# Drill Bit In A Boring Toolholder?



## cdhknives (Mar 5, 2015)

Can I use a boring bit toolholder in my QCTP to hold a drill bit and set the carriage feed to a appropriate feedrate to automate drill feeding?  I know there are some feedrate calculators for various materials and hole sizes...I would set it up appropriately and have to really work to square up the bit...but will it work?

I am trying to correct 2 issues, wallowing out the hole as I peck my way through 316 SS, and alignment issues with my tailstock chuck.

I also have just taken stitches out of my right hand, and cranking the handle on the tailstock gets old very fast!


----------



## JimDawson (Mar 5, 2015)

I have found that if you are going over about 3 drill diameters deep, that you have to peck to clear the chips.   You could mount a drill bit in the tool post and hand feed the carriage, I would be nervous about power feeding.


----------



## randyc (Mar 5, 2015)

I agree with Jim and frankly I've never seen an advantage in drilling from the tool post.  Intuition suggests that drilling pressure _might_ exert a certain amount of torque that _might_ slightly rotate the QC tool post, changing the drill alignment.  The only situation that MIGHT justify power feeding (without pecking) is enlarging a previously drilled hole.

But power feeding a drill is really not a good idea - hand feeding provides operator sensitivity to both the tool and the material so that if a problem arises, it is instantly sensed and corrective action can be applied.

A classic example would be drilling a work-hardening material ... as heat is generated from the cutting process, the material hardens, dulls the cutting edge of the drill which increases the heat which hardens the material more .... if the drill is power fed then the eventual result: disaster !


----------



## gt40 (Mar 6, 2015)

randyc said:


> I agree with Jim and frankly I've never seen an advantage in drilling from the tool post.  Intuition suggests that drilling pressure _might_ exert a certain amount of torque that _might_ slightly rotate the QC tool post, changing the drill alignment.  The only situation that MIGHT justify power feeding (without pecking) is enlarging a previously drilled hole.
> 
> But power feeding a drill is really not a good idea - hand feeding provides operator sensitivity to both the tool and the material so that if a problem arises, it is instantly sensed and corrective action can be applied.
> 
> A classic example would be drilling a work-hardening material ... as heat is generated from the cutting process, the material hardens, dulls the cutting edge of the drill which increases the heat which hardens the material more .... if the drill is power fed then the eventual result: disaster !


I agree with manual lathes.  

On the other hand, power drilling is standard with cnc, usually using a canned peck cycle like G73 - a high speed peck cycle for shallow holes.  There are actually a number of cnc drilling  cycles for lathes.   I use this frequently on my Jet 13x40 cnc lathe.  I have a cxa tool holder and use a 1" boring bar holder with a straight er32 1" collet holder holding the drill in it. 

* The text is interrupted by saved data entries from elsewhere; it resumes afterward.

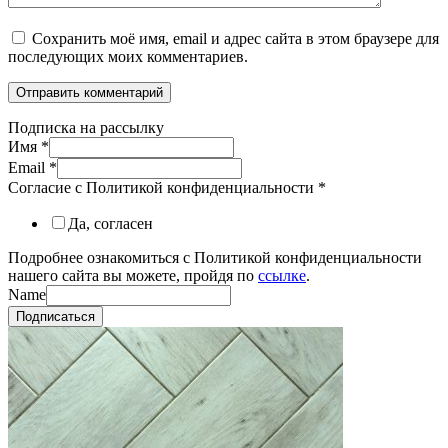
Сохранить моё имя, email и адрес сайта в этом браузере для
последующих моих комментариев.
Подписка на рассылку
Имя
*
Email
*
Согласие с Политикой конфиденциальности
*
Да, согласен
Подробнее ознакомиться с Политикой конфиденциальности
нашего сайта вы можете, пройдя по
ссылке
.
Name
Подписаться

I will take a pic sometime but it works awesome.   FYI the straight collet holders are also great for using really fine stock in a big chuck- my 6" Bison has a 1/4" hole fully closed and you can hold small pieces in it by first putting it the straight shank collet holder then putting that in the lathe chuck...


----------



## Wreck™Wreck (Mar 6, 2015)

If you have a QC post and a square tool holder with a V-groove on the bottom land clamp the shank of a drill bit in the groove, this is why it's there.
Power feeding a drill works a charm just do not forget to clear the chips and don't get greedy.


----------



## kd4gij (Mar 6, 2015)

I don't thing your QC54 is ridged enough. 316 ss can be tough,Also it work hardens quick.


----------



## randyc (Mar 6, 2015)

A programmed CNC drill/peck program isn't at all compatible with power feeding a manual lathe.

What would be the point of power feeding a manual lathe _when the feed has to be disengaged every ten seconds or so and the drill manually withdrawn to clear chips _?  Centering the drill with the spindle axis in a QC tool post is also problematic as is preventing the toolholder from rotating.  (Remember that of all operations performed by a lathe, drilling usually requires the greatest amount of thrust.)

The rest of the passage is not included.